A regular exercise routine can guard you against heart disease and stroke, control obesity, relieve back pain and prevent osteoporosis.
Strength Training Tips for Teens "I want to lift weights to be stronger," says "Ella" not her real name But they need to do strength training properly to avoid injury.
Here are some questions, answers, and tips about strength training: What Is Strength Training? Strength training is a program of exercises that increases muscle strength and endurance.
Strength training is not necessarily the same thing as power lifting or even weight lifting.
I am going to tell you the basic guidelines and rules for starting out in a weightlifting program; whether it is for strength, weight loss, lean muscle gain, or just overall fitness, this article and workout can help you figure things out and get started off on the right foot toward your health and fitness goals. A good rule of thumb is to start with a weight you can easily lift 10 times, with the last two repetitions being increasingly difficult. For some teens, this might be 1 pound to 2 pounds. If you are strong and fit, you might start at 15 pounds to 20 pounds. USA Weightlifting study guide by wadezufall includes 37 questions covering vocabulary, terms and more. Quizlet flashcards, activities and games help you improve your grades.
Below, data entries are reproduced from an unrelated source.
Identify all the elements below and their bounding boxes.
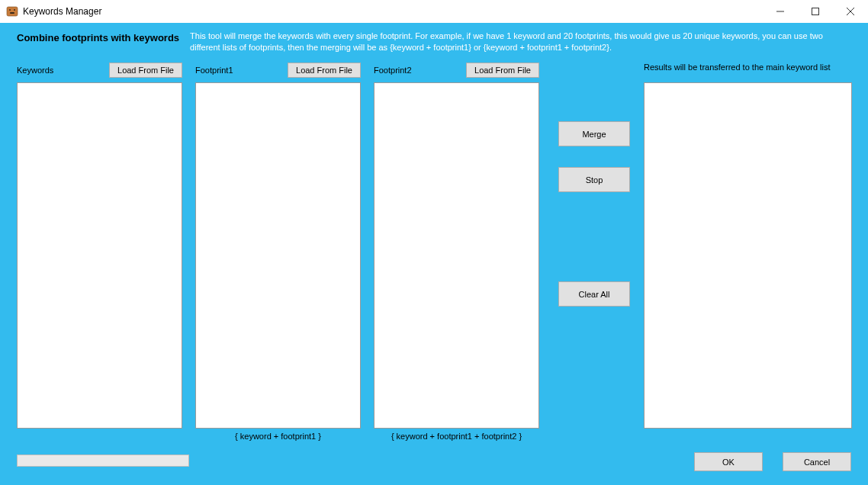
- bottom-buttons: OK Cancel: [694, 452, 851, 471]
- minimize-button[interactable]: [763, 0, 798, 23]
- cancel-button[interactable]: Cancel: [783, 452, 851, 471]
- footprint1-header: Footprint1 Load From File: [195, 61, 361, 79]
- page-description: This tool will merge the keywords with e…: [190, 31, 851, 53]
- results-output[interactable]: [644, 82, 852, 429]
- keywords-input[interactable]: [17, 82, 182, 429]
- footprint1-subcaption: { keyword + footprint1 }: [195, 432, 361, 441]
- merge-button[interactable]: Merge: [558, 121, 630, 146]
- keywords-header: Keywords Load From File: [17, 61, 182, 79]
- window-controls: [763, 0, 868, 23]
- keywords-column: Keywords Load From File: [17, 82, 182, 432]
- actions-column: Merge Stop Clear All: [558, 121, 630, 307]
- footprint2-load-button[interactable]: Load From File: [466, 63, 539, 78]
- stop-button[interactable]: Stop: [558, 167, 630, 192]
- svg-point-2: [14, 9, 15, 11]
- content-area: Combine footprints with keywords This to…: [0, 23, 868, 485]
- ok-button[interactable]: OK: [694, 452, 763, 471]
- svg-rect-0: [7, 7, 18, 16]
- footprint2-label: Footprint2: [374, 66, 412, 75]
- app-icon: [6, 5, 18, 18]
- footprint1-load-button[interactable]: Load From File: [288, 63, 361, 78]
- footprint2-input[interactable]: [374, 82, 539, 429]
- clear-all-button[interactable]: Clear All: [558, 281, 630, 307]
- maximize-button[interactable]: [798, 0, 833, 23]
- footprint1-input[interactable]: [195, 82, 361, 429]
- footprint2-header: Footprint2 Load From File: [374, 61, 539, 79]
- window-title: Keywords Manager: [23, 6, 101, 17]
- svg-point-1: [9, 9, 11, 11]
- results-label: Results will be transferred to the main …: [644, 63, 831, 72]
- footprint1-column: Footprint1 Load From File { keyword + fo…: [195, 82, 361, 432]
- footprint1-label: Footprint1: [195, 66, 233, 75]
- footprint2-subcaption: { keyword + footprint1 + footprint2 }: [374, 432, 539, 441]
- svg-rect-5: [812, 8, 819, 15]
- footprint2-column: Footprint2 Load From File { keyword + fo…: [374, 82, 539, 432]
- keywords-label: Keywords: [17, 66, 53, 75]
- progress-bar: [17, 454, 189, 467]
- page-title: Combine footprints with keywords: [17, 31, 190, 43]
- columns-area: Keywords Load From File Footprint1 Load …: [17, 82, 851, 441]
- close-button[interactable]: [833, 0, 868, 23]
- keywords-load-button[interactable]: Load From File: [109, 63, 182, 78]
- titlebar: Keywords Manager: [0, 0, 868, 23]
- svg-rect-3: [10, 12, 14, 14]
- results-column: Results will be transferred to the main …: [644, 82, 852, 432]
- header: Combine footprints with keywords This to…: [0, 23, 868, 58]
While power lifters use heavy weights to build large muscles, people who strength train may use lighter weights or resistance and multiple repetitions. You can do strength training with weight machines or free weights.
But you can also do it with resistance bands, ankle or wrist weights, or using your own body weight as you would with a pushup. Is Strength Training Dangerous? Strength training is not dangerous if you do it with proper supervision and instruction.
It also helps strengthen bones. It would be tough for a girl to get big muscles with strength training -- unless they do a lot of it. Girls produce less testosterone male hormone than guys, so their muscle size builds less rapidly.
Is Strength Training Aerobic? Endurance exercise like walking, swimmingor biking is aerobic, as your muscles use oxygen more efficiently to strengthen your heart and lungs.
Aerobic activity increases your heart rate and keeps it up for an extended period of time. Strength training is usually anaerobic meaning "without oxygen"as your muscles work against the weight.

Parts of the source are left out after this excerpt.